◆ **WHAT THE EXERCISE ASKS**
In this exercise, every entry is to be transcribed exactly as written.

+++

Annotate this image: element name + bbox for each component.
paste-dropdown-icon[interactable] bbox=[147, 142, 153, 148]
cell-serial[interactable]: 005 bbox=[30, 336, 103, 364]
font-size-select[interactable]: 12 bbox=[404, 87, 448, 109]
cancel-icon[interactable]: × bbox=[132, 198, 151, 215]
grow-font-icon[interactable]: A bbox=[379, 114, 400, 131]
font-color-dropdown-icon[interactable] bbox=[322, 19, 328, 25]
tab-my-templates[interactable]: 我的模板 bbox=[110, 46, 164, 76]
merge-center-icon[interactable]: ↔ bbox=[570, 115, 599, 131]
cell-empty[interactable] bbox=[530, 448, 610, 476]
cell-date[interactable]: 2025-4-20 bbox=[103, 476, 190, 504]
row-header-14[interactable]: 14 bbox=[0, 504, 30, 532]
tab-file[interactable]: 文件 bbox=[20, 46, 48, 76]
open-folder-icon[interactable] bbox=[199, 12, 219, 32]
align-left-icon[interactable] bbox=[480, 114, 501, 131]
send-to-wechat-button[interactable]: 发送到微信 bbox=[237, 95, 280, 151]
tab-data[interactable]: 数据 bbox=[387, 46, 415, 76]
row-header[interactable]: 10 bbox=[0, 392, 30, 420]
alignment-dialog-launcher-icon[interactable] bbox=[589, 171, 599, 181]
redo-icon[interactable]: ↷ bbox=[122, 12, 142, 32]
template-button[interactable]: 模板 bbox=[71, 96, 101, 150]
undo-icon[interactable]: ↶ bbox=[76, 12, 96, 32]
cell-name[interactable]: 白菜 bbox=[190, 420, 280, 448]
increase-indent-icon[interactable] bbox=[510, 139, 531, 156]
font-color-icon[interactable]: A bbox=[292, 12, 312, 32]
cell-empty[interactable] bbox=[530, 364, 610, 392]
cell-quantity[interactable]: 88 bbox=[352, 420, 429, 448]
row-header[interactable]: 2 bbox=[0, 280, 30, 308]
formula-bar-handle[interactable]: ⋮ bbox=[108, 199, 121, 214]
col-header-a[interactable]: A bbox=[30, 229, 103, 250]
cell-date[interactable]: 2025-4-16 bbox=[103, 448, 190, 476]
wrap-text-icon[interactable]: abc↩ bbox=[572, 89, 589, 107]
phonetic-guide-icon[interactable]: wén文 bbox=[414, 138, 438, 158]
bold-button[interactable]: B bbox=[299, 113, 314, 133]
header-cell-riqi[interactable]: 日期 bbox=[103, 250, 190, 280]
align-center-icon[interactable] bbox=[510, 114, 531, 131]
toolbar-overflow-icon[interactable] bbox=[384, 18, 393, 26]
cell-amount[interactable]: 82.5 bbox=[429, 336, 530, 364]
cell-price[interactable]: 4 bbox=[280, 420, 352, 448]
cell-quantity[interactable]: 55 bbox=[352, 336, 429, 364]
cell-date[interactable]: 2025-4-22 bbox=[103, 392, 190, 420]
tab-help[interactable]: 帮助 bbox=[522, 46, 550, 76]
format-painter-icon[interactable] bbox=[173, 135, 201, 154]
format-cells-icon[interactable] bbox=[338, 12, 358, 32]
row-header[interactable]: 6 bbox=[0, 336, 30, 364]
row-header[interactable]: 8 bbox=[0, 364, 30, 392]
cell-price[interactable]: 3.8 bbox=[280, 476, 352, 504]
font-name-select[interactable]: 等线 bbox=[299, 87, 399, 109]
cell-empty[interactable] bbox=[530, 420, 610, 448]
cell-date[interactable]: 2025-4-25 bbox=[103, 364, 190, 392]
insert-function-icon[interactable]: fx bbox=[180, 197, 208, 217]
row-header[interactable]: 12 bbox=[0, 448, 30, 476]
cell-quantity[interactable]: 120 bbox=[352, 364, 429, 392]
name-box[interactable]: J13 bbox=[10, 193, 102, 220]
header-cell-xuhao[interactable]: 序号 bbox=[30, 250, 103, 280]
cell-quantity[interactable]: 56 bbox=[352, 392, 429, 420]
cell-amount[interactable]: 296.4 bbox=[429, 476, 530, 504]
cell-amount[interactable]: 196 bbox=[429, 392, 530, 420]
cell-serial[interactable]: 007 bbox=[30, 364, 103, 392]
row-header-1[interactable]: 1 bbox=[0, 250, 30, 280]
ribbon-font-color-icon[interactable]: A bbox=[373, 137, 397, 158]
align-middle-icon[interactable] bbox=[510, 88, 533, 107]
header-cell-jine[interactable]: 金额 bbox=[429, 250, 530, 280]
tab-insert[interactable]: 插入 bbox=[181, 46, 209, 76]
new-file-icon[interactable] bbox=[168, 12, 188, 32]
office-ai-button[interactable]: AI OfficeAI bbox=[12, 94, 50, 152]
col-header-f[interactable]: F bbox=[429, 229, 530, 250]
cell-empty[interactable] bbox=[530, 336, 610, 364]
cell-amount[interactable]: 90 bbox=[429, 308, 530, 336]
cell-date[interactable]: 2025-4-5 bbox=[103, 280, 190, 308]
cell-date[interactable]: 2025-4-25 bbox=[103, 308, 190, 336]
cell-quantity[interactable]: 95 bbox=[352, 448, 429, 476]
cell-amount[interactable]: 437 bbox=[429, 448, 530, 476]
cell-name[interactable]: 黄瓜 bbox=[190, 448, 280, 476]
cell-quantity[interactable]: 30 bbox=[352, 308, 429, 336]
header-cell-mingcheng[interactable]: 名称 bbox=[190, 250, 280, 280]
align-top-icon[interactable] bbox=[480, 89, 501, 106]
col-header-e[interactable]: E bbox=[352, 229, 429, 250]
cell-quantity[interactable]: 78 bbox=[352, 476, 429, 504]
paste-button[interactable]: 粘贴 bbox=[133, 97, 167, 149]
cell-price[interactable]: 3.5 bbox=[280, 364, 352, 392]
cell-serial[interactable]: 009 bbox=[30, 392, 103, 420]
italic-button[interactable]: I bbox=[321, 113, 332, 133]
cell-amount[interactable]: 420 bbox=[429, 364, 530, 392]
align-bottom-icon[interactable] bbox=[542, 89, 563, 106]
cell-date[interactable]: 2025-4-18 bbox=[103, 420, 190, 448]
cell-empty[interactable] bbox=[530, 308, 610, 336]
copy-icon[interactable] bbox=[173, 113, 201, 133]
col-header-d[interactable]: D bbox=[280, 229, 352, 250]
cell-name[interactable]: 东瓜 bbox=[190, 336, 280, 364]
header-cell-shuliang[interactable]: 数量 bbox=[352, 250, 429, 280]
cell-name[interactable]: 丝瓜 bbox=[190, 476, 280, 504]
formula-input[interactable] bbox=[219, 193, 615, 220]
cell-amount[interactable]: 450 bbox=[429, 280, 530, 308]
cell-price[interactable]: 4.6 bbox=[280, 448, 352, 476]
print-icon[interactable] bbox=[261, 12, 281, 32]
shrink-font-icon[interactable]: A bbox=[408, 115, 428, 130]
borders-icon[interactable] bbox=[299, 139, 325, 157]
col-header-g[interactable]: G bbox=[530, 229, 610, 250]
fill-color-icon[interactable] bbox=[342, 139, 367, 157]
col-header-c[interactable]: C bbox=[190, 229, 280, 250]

+++

◆ **SOLVED PROBLEM**
Annotate this image: element name + bbox for each component.
paste-dropdown-icon[interactable] bbox=[147, 142, 153, 148]
cell-serial[interactable]: 005 bbox=[30, 336, 103, 364]
font-size-select[interactable]: 12 bbox=[404, 87, 448, 109]
cancel-icon[interactable]: × bbox=[132, 198, 151, 215]
grow-font-icon[interactable]: A bbox=[379, 114, 400, 131]
font-color-dropdown-icon[interactable] bbox=[322, 19, 328, 25]
tab-my-templates[interactable]: 我的模板 bbox=[110, 46, 164, 76]
merge-center-icon[interactable]: ↔ bbox=[570, 115, 599, 131]
cell-empty[interactable] bbox=[530, 448, 610, 476]
cell-date[interactable]: 2025-4-20 bbox=[103, 476, 190, 504]
row-header-14[interactable]: 14 bbox=[0, 504, 30, 532]
tab-file[interactable]: 文件 bbox=[20, 46, 48, 76]
open-folder-icon[interactable] bbox=[199, 12, 219, 32]
align-left-icon[interactable] bbox=[480, 114, 501, 131]
send-to-wechat-button[interactable]: 发送到微信 bbox=[237, 95, 280, 151]
tab-data[interactable]: 数据 bbox=[387, 46, 415, 76]
row-header[interactable]: 10 bbox=[0, 392, 30, 420]
alignment-dialog-launcher-icon[interactable] bbox=[589, 171, 599, 181]
redo-icon[interactable]: ↷ bbox=[122, 12, 142, 32]
template-button[interactable]: 模板 bbox=[71, 96, 101, 150]
undo-icon[interactable]: ↶ bbox=[76, 12, 96, 32]
cell-name[interactable]: 白菜 bbox=[190, 420, 280, 448]
increase-indent-icon[interactable] bbox=[510, 139, 531, 156]
font-color-icon[interactable]: A bbox=[292, 12, 312, 32]
cell-empty[interactable] bbox=[530, 364, 610, 392]
cell-quantity[interactable]: 88 bbox=[352, 420, 429, 448]
row-header[interactable]: 2 bbox=[0, 280, 30, 308]
formula-bar-handle[interactable]: ⋮ bbox=[108, 199, 121, 214]
col-header-a[interactable]: A bbox=[30, 229, 103, 250]
cell-date[interactable]: 2025-4-16 bbox=[103, 448, 190, 476]
wrap-text-icon[interactable]: abc↩ bbox=[572, 89, 589, 107]
phonetic-guide-icon[interactable]: wén文 bbox=[414, 138, 438, 158]
bold-button[interactable]: B bbox=[299, 113, 314, 133]
header-cell-riqi[interactable]: 日期 bbox=[103, 250, 190, 280]
align-center-icon[interactable] bbox=[510, 114, 531, 131]
toolbar-overflow-icon[interactable] bbox=[384, 18, 393, 26]
cell-amount[interactable]: 82.5 bbox=[429, 336, 530, 364]
cell-price[interactable]: 4 bbox=[280, 420, 352, 448]
cell-quantity[interactable]: 55 bbox=[352, 336, 429, 364]
cell-date[interactable]: 2025-4-22 bbox=[103, 392, 190, 420]
tab-help[interactable]: 帮助 bbox=[522, 46, 550, 76]
format-painter-icon[interactable] bbox=[173, 135, 201, 154]
format-cells-icon[interactable] bbox=[338, 12, 358, 32]
row-header[interactable]: 6 bbox=[0, 336, 30, 364]
row-header[interactable]: 8 bbox=[0, 364, 30, 392]
cell-price[interactable]: 3.8 bbox=[280, 476, 352, 504]
font-name-select[interactable]: 等线 bbox=[299, 87, 399, 109]
cell-empty[interactable] bbox=[530, 420, 610, 448]
cell-date[interactable]: 2025-4-25 bbox=[103, 364, 190, 392]
insert-function-icon[interactable]: fx bbox=[180, 197, 208, 217]
row-header[interactable]: 12 bbox=[0, 448, 30, 476]
cell-quantity[interactable]: 120 bbox=[352, 364, 429, 392]
name-box[interactable]: J13 bbox=[10, 193, 102, 220]
header-cell-xuhao[interactable]: 序号 bbox=[30, 250, 103, 280]
cell-quantity[interactable]: 56 bbox=[352, 392, 429, 420]
cell-amount[interactable]: 296.4 bbox=[429, 476, 530, 504]
cell-amount[interactable]: 196 bbox=[429, 392, 530, 420]
cell-serial[interactable]: 007 bbox=[30, 364, 103, 392]
row-header-1[interactable]: 1 bbox=[0, 250, 30, 280]
ribbon-font-color-icon[interactable]: A bbox=[373, 137, 397, 158]
align-middle-icon[interactable] bbox=[510, 88, 533, 107]
header-cell-jine[interactable]: 金额 bbox=[429, 250, 530, 280]
tab-insert[interactable]: 插入 bbox=[181, 46, 209, 76]
new-file-icon[interactable] bbox=[168, 12, 188, 32]
office-ai-button[interactable]: AI OfficeAI bbox=[12, 94, 50, 152]
col-header-f[interactable]: F bbox=[429, 229, 530, 250]
cell-empty[interactable] bbox=[530, 336, 610, 364]
cell-amount[interactable]: 90 bbox=[429, 308, 530, 336]
cell-date[interactable]: 2025-4-5 bbox=[103, 280, 190, 308]
cell-date[interactable]: 2025-4-25 bbox=[103, 308, 190, 336]
cell-quantity[interactable]: 95 bbox=[352, 448, 429, 476]
cell-amount[interactable]: 437 bbox=[429, 448, 530, 476]
cell-name[interactable]: 黄瓜 bbox=[190, 448, 280, 476]
cell-quantity[interactable]: 30 bbox=[352, 308, 429, 336]
header-cell-mingcheng[interactable]: 名称 bbox=[190, 250, 280, 280]
align-top-icon[interactable] bbox=[480, 89, 501, 106]
col-header-e[interactable]: E bbox=[352, 229, 429, 250]
cell-quantity[interactable]: 78 bbox=[352, 476, 429, 504]
paste-button[interactable]: 粘贴 bbox=[133, 97, 167, 149]
cell-price[interactable]: 3.5 bbox=[280, 364, 352, 392]
cell-serial[interactable]: 009 bbox=[30, 392, 103, 420]
italic-button[interactable]: I bbox=[321, 113, 332, 133]
cell-amount[interactable]: 420 bbox=[429, 364, 530, 392]
align-bottom-icon[interactable] bbox=[542, 89, 563, 106]
cell-date[interactable]: 2025-4-18 bbox=[103, 420, 190, 448]
cell-empty[interactable] bbox=[530, 308, 610, 336]
copy-icon[interactable] bbox=[173, 113, 201, 133]
col-header-d[interactable]: D bbox=[280, 229, 352, 250]
cell-name[interactable]: 东瓜 bbox=[190, 336, 280, 364]
header-cell-shuliang[interactable]: 数量 bbox=[352, 250, 429, 280]
cell-name[interactable]: 丝瓜 bbox=[190, 476, 280, 504]
formula-input[interactable] bbox=[219, 193, 615, 220]
cell-amount[interactable]: 450 bbox=[429, 280, 530, 308]
cell-price[interactable]: 4.6 bbox=[280, 448, 352, 476]
print-icon[interactable] bbox=[261, 12, 281, 32]
shrink-font-icon[interactable]: A bbox=[408, 115, 428, 130]
borders-icon[interactable] bbox=[299, 139, 325, 157]
col-header-g[interactable]: G bbox=[530, 229, 610, 250]
fill-color-icon[interactable] bbox=[342, 139, 367, 157]
col-header-c[interactable]: C bbox=[190, 229, 280, 250]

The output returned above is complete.